• Task goal: Check each line of the data for "Serena" and select those that have it.

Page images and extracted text
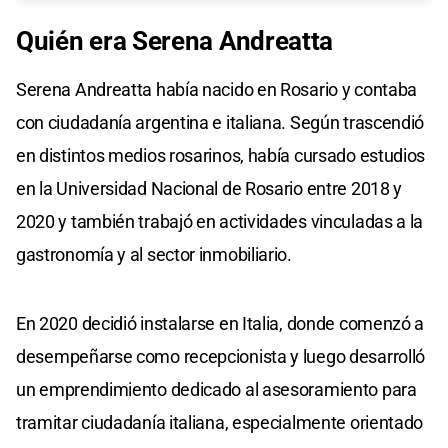
Quién era Serena Andreatta
Serena Andreatta había nacido en Rosario y contaba
con ciudadanía argentina e italiana. Según trascendió
en distintos medios rosarinos, había cursado estudios
en la Universidad Nacional de Rosario entre 2018 y
2020 y también trabajó en actividades vinculadas a la
gastronomía y al sector inmobiliario.
En 2020 decidió instalarse en Italia, donde comenzó a
desempeñarse como recepcionista y luego desarrolló
un emprendimiento dedicado al asesoramiento para
tramitar ciudadanía italiana, especialmente orientado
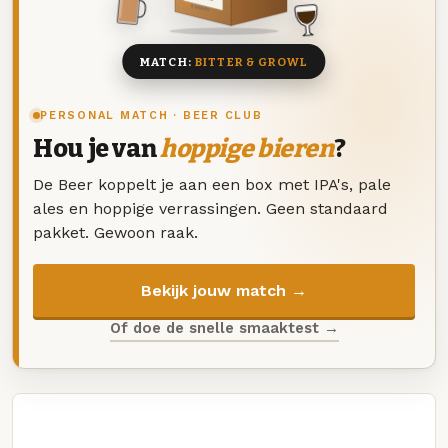
8 BIEREN
MATCH:
BITTER & GROWL
PERSONAL MATCH · BEER CLUB
Hou je van
hoppige bieren
?
De Beer koppelt je aan een box met IPA's, pale
ales en hoppige verrassingen. Geen standaard
pakket. Gewoon raak.
Bekijk jouw match →
Of doe de snelle smaaktest →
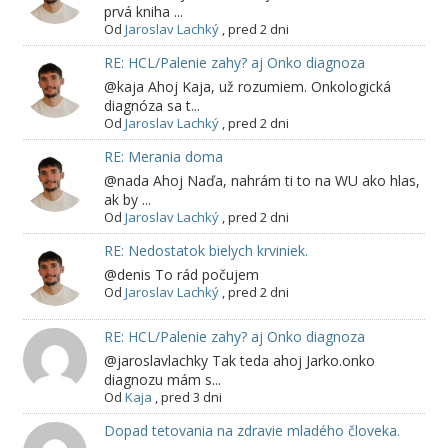
prvá kniha ...
Od
Jaroslav Lachký
,
pred 2 dni
RE: HCL/Palenie zahy? aj Onko diagnoza
@kaja Ahoj Kaja, už rozumiem. Onkologická
diagnóza sa t...
Od
Jaroslav Lachký
,
pred 2 dni
RE: Merania doma
@nada Ahoj Naďa, nahrám ti to na WU ako hlas,
ak by ...
Od
Jaroslav Lachký
,
pred 2 dni
RE: Nedostatok bielych krviniek.
@denis To rád počujem
Od
Jaroslav Lachký
,
pred 2 dni
RE: HCL/Palenie zahy? aj Onko diagnoza
@jaroslavlachky Tak teda ahoj Jarko.onko
diagnozu mám s...
Od
Kaja
,
pred 3 dni
Dopad tetovania na zdravie mladého človeka.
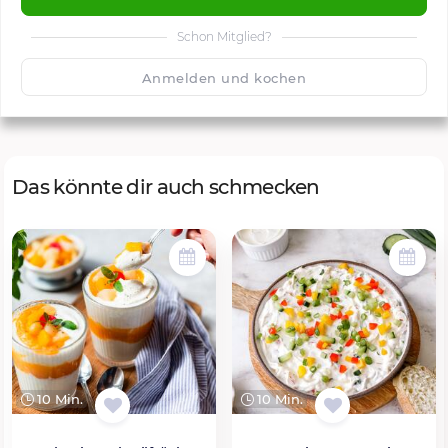
Schon Mitglied?
🙂
Speichern
1500
Anmelden und kochen
Das könnte dir auch schmecken
10 Min.
10 Min.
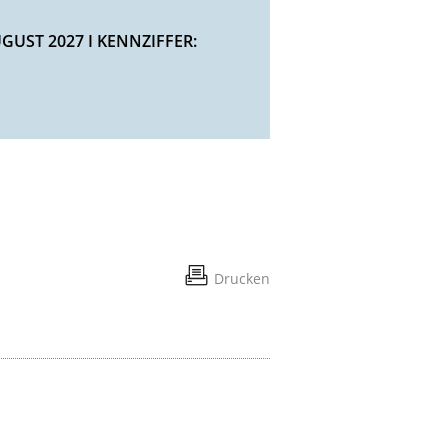
UST 2027 I KENNZIFFER:
Drucken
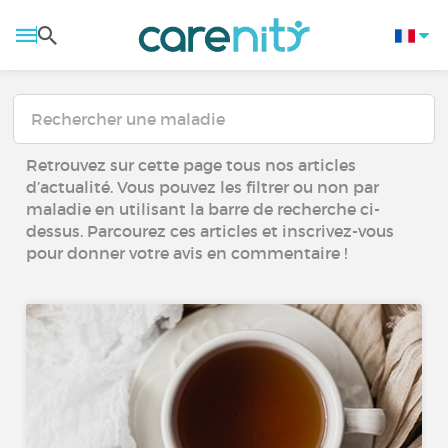
Retrouvez sur cette page tous nos articles
d’actualité. Vous pouvez les filtrer ou non par
maladie en utilisant la barre de recherche ci-
dessus. Parcourez ces articles et inscrivez-vous
pour donner votre avis en commentaire !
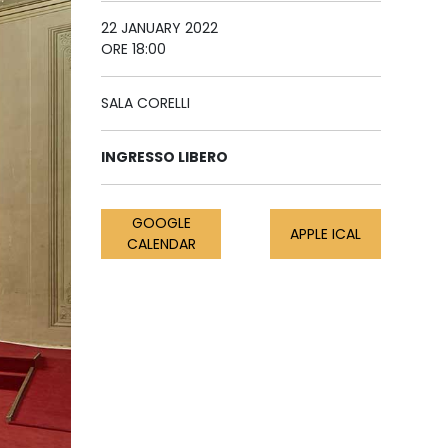
22 JANUARY 2022
ORE 18:00
SALA CORELLI
INGRESSO LIBERO
GOOGLE
APPLE ICAL
CALENDAR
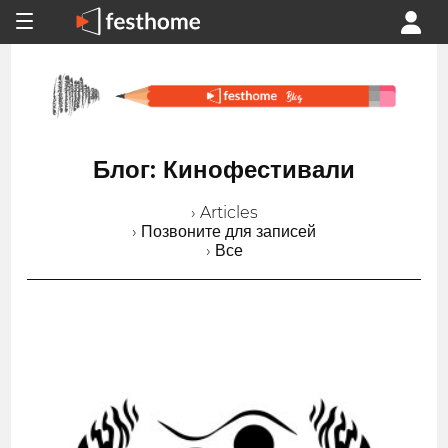
Блог: Кинофестивали
› Articles
› Позвоните для записей
› Все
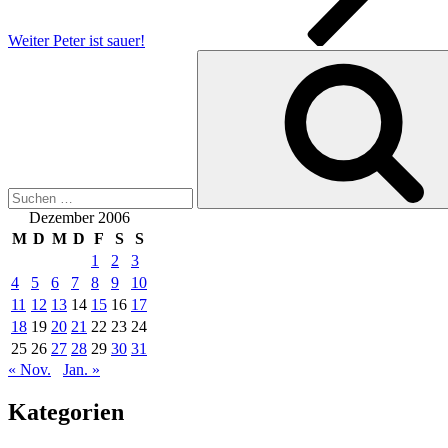
Weiter
Peter ist sauer!
Suchen
nach:
Dezember 2006
M
D
M
D
F
S
S
1
2
3
4
5
6
7
8
9
10
11
12
13
14
15
16
17
18
19
20
21
22
23
24
25
26
27
28
29
30
31
« Nov.
Jan. »
Kategorien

• Your solution:
Quién era Serena Andreatta
Serena Andreatta había nacido en Rosario y contaba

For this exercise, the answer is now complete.